US Imposes Trade Restrictions on Chinese, Russian Firms
The United States on Tuesday announced trade restrictions on eight companies, including two Chinese and several Russian, over allegations of human rights abuses.
The China-based companies identified include Zhejiang Uniview Technologies, which U.S. officials accuse of enabling human rights abuses such as surveillance of Uighurs and other ethnic and religious minorities.
Another company named by the U.S. Commerce Department is Beijing Zhongdun Security Technology Group, which it says develops and sells products that enable public security authorities to commit human rights abuses.
The businesses were added to an “entity list,” which requires U.S. companies to obtain permits before exporting to them.
“Human rights abuses are contrary to the foreign policy interests of the United States,” Undersecretary of Commerce for Industry and Security Alan Estevez said in a statement.

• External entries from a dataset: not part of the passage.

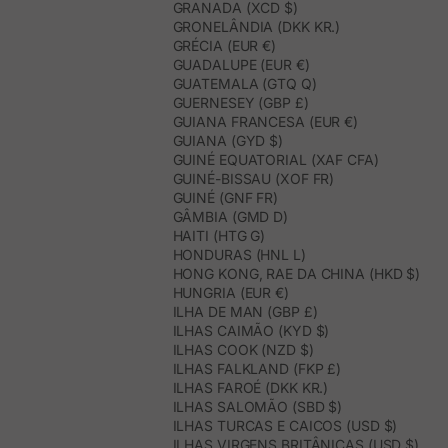
GRANADA (XCD $)
GRONELÂNDIA (DKK KR.)
GRÉCIA (EUR €)
GUADALUPE (EUR €)
GUATEMALA (GTQ Q)
GUERNESEY (GBP £)
GUIANA FRANCESA (EUR €)
GUIANA (GYD $)
GUINÉ EQUATORIAL (XAF CFA)
GUINÉ-BISSAU (XOF FR)
GUINÉ (GNF FR)
GÂMBIA (GMD D)
HAITI (HTG G)
HONDURAS (HNL L)
HONG KONG, RAE DA CHINA (HKD $)
HUNGRIA (EUR €)
ILHA DE MAN (GBP £)
ILHAS CAIMÃO (KYD $)
ILHAS COOK (NZD $)
ILHAS FALKLAND (FKP £)
ILHAS FAROÉ (DKK KR.)
ILHAS SALOMÃO (SBD $)
ILHAS TURCAS E CAICOS (USD $)
ILHAS VIRGENS BRITÂNICAS (USD $)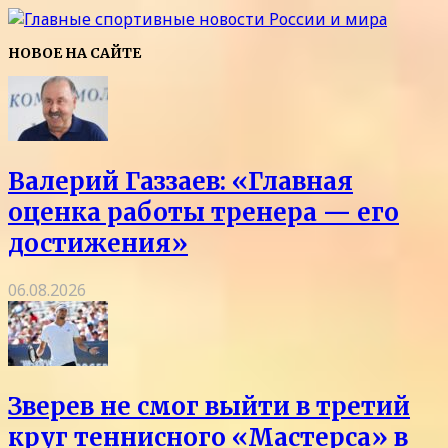
НОВОЕ НА САЙТЕ
Валерий Газзаев: «Главная
оценка работы тренера — его
достижения»
06.08.2026
Зверев не смог выйти в третий
круг теннисного «Мастерса» в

Adding the companies to the entity list aims to “ensure that American technology is not used to enable human rights abuses and violations,” he added.

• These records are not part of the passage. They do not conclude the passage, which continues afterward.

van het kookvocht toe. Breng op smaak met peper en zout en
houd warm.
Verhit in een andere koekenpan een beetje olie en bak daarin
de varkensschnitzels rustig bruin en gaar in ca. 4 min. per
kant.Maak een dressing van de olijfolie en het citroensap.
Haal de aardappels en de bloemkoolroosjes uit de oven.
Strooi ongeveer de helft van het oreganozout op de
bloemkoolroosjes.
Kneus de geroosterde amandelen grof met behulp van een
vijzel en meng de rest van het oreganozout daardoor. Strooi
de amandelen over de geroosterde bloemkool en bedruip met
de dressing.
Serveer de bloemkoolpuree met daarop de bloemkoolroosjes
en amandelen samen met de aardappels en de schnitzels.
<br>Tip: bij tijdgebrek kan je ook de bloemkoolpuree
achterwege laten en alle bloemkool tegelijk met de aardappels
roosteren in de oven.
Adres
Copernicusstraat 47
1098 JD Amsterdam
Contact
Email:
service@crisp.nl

A Chinese Foreign Ministry spokesman said Wednesday that the sanctions amounted to “open and fearless suppression of Chinese high-tech companies under the pretext of human rights.”

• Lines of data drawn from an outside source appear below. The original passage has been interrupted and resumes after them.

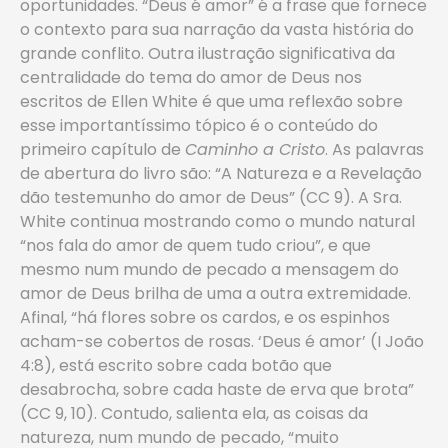
oportunidades. “Deus é amor” é a frase que fornece
o contexto para sua narração da vasta história do
grande conflito. Outra ilustração significativa da
centralidade do tema do amor de Deus nos
escritos de Ellen White é que uma reflexão sobre
esse importantíssimo tópico é o conteúdo do
primeiro capítulo de
Caminho a Cristo
. As palavras
de abertura do livro são: “A Natureza e a Revelação
dão testemunho do amor de Deus” (CC 9). A Sra.
White continua mostrando como o mundo natural
“nos fala do amor de quem tudo criou”, e que
mesmo num mundo de pecado a mensagem do
amor de Deus brilha de uma a outra extremidade.
Afinal, “há flores sobre os cardos, e os espinhos
acham-se cobertos de rosas. ‘Deus é amor’ (I João
4:8), está escrito sobre cada botão que
desabrocha, sobre cada haste de erva que brota”
(CC 9, 10). Contudo, salienta ela, as coisas da
natureza, num mundo de pecado, “muito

“This further exposes the falsehood that the United States protects human rights, and the reality that the United States deprives the Chinese people of their right to development. Such a strategy will never work,” Mao Ning said at a regular news conference.
“If the United States truly cares about human rights, it should first patch up its human rights debts.”
A man who answered a phone number linked to Beijing Zhongdun on Wednesday hung up after an AFP reporter identified him.
Calls to two numbers linked to Zhejiang Uniview went unanswered.
The U.S. government and lawmakers in several other Western countries have criticized China’s treatment of the Uighur minority in the northwestern region of Xinjiang.
Human rights groups say at least 1 million people, mostly members of the Muslim minority, have been imprisoned in the region and face a range of abuses — while Beijing vehemently denies the allegations.